Secondly, since we are pulling four (\(x\)) balls, we can have up to two (\(\lfloor{\frac{x}{2}}\rfloor\)) pairs of consecutive numbers. This means that our final formula will need to make use of sums, adding up the various cases for \(n(C_2)\). In this specific case, let’s use \(n(C_{21})\) for the case where we have one consecutive pair and \(n(C_{22})\) for the case where we have two.

The third consideration is how the pairs are placed. If there is one pair among a three walls, it could be the first wall, the second wall, or the third wall. Here we will be using the combination (binomial) function yet again. If we have \(w\) walls and \(v\) pairs, then there are \(\frac{w!}{v!(w-v)!}\) ways of distributing those pairs.

In the specific case for \(C_{21}\), \(w = 3\) and \(v = 1\), so  \(\frac{w!}{v!(w-v)!}=\frac{3!}{1!(3-1)!}=3\). Thus \[n(C_{21}) = 3 \cdot \frac{(y-x+1)!}{(y-2x+2)!(x-1)!} =  \frac{3 \cdot (9-4+1)!}{(9-2\cdot 4+2)!(4-1)!} = \frac{3 \cdot 6!}{3!\cdot 3!} = 60\]
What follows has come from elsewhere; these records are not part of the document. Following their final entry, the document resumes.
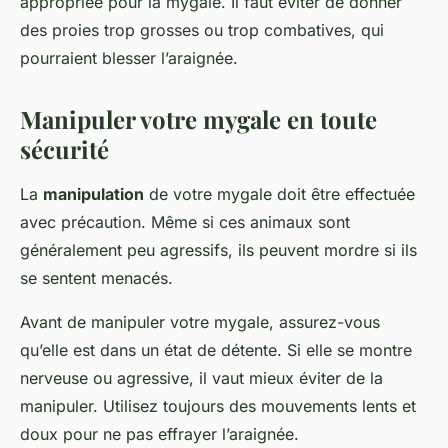
appropriée pour la mygale. Il faut éviter de donner
des proies trop grosses ou trop combatives, qui
pourraient blesser l’araignée.
Manipuler votre mygale en toute
sécurité
La
manipulation
de votre mygale doit être effectuée
avec précaution. Même si ces animaux sont
généralement peu agressifs, ils peuvent mordre si ils
se sentent menacés.
Avant de manipuler votre mygale, assurez-vous
qu’elle est dans un état de détente. Si elle se montre
nerveuse ou agressive, il vaut mieux éviter de la
manipuler. Utilisez toujours des mouvements lents et
doux pour ne pas effrayer l’araignée.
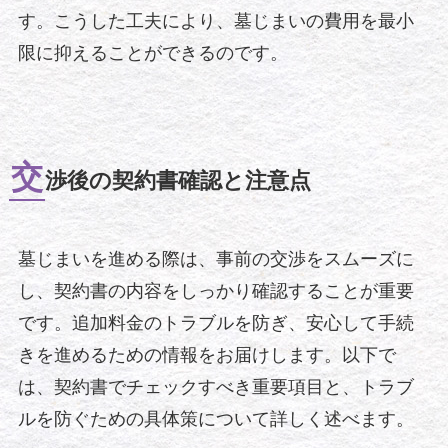
す。こうした工夫により、墓じまいの費用を最小
限に抑えることができるのです。
交
渉後の契約書確認と注意点
墓じまいを進める際は、事前の交渉をスムーズに
し、契約書の内容をしっかり確認することが重要
です。追加料金のトラブルを防ぎ、安心して手続
きを進めるための情報をお届けします。以下で
は、契約書でチェックすべき重要項目と、トラブ
ルを防ぐための具体策について詳しく述べます。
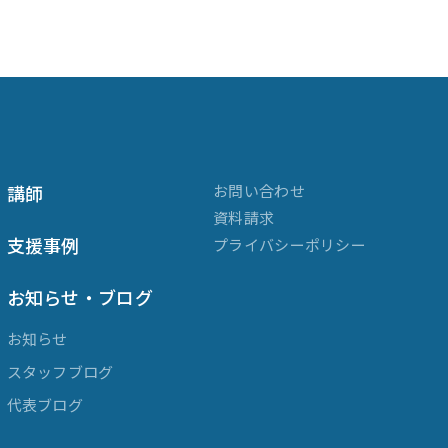
講師
お問い合わせ
資料請求
支援事例
プライバシーポリシー
お知らせ・ブログ
お知らせ
スタッフブログ
代表ブログ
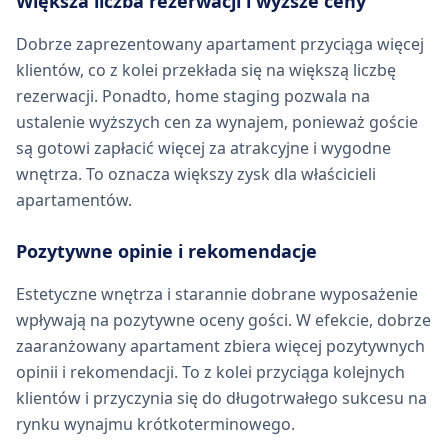
Większa liczba rezerwacji i wyższe ceny
Dobrze zaprezentowany apartament przyciąga więcej
klientów, co z kolei przekłada się na większą liczbę
rezerwacji. Ponadto, home staging pozwala na
ustalenie wyższych cen za wynajem, ponieważ goście
są gotowi zapłacić więcej za atrakcyjne i wygodne
wnętrza. To oznacza większy zysk dla właścicieli
apartamentów.
Pozytywne opinie i rekomendacje
Estetyczne wnętrza i starannie dobrane wyposażenie
wpływają na pozytywne oceny gości. W efekcie, dobrze
zaaranżowany apartament zbiera więcej pozytywnych
opinii i rekomendacji. To z kolei przyciąga kolejnych
klientów i przyczynia się do długotrwałego sukcesu na
rynku wynajmu krótkoterminowego.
Meanwhile, for \(C_{22}\), \(w = 2\) and \(v = 2\), giving us a multiplier of 1. \(n =x-1\) and \(m = y-2x+3\), so \[n(C_{22}) = \frac{(y-x+1)!}{(y-2x+3)!(x-2)!} =\frac{(9-4+1)!}{(9-2\cdot 4+3)!(4-2)!} = \frac{6!}{4!\cdot 2!} = 15\]

Both of these match our manual counts. Notice our count formula is only slightly changed from the case of \(n(C_0)\). I’ll use new notation so we can generalize across all cases: \(n(P_k)\), where \(k\) represents the number of pairs of consecutive numbers. In general, \(n = x + 1 – k\) and \(m = y – 2x + 1 + k\), yielding \(m + n – 1=y-x+1\). Let \(M\) be the number of ways of distributing the pairs, so \[n(P_k) = M \cdot \frac{(y-x+1)!}{(y-2x+1+k)!(x-k)!}\]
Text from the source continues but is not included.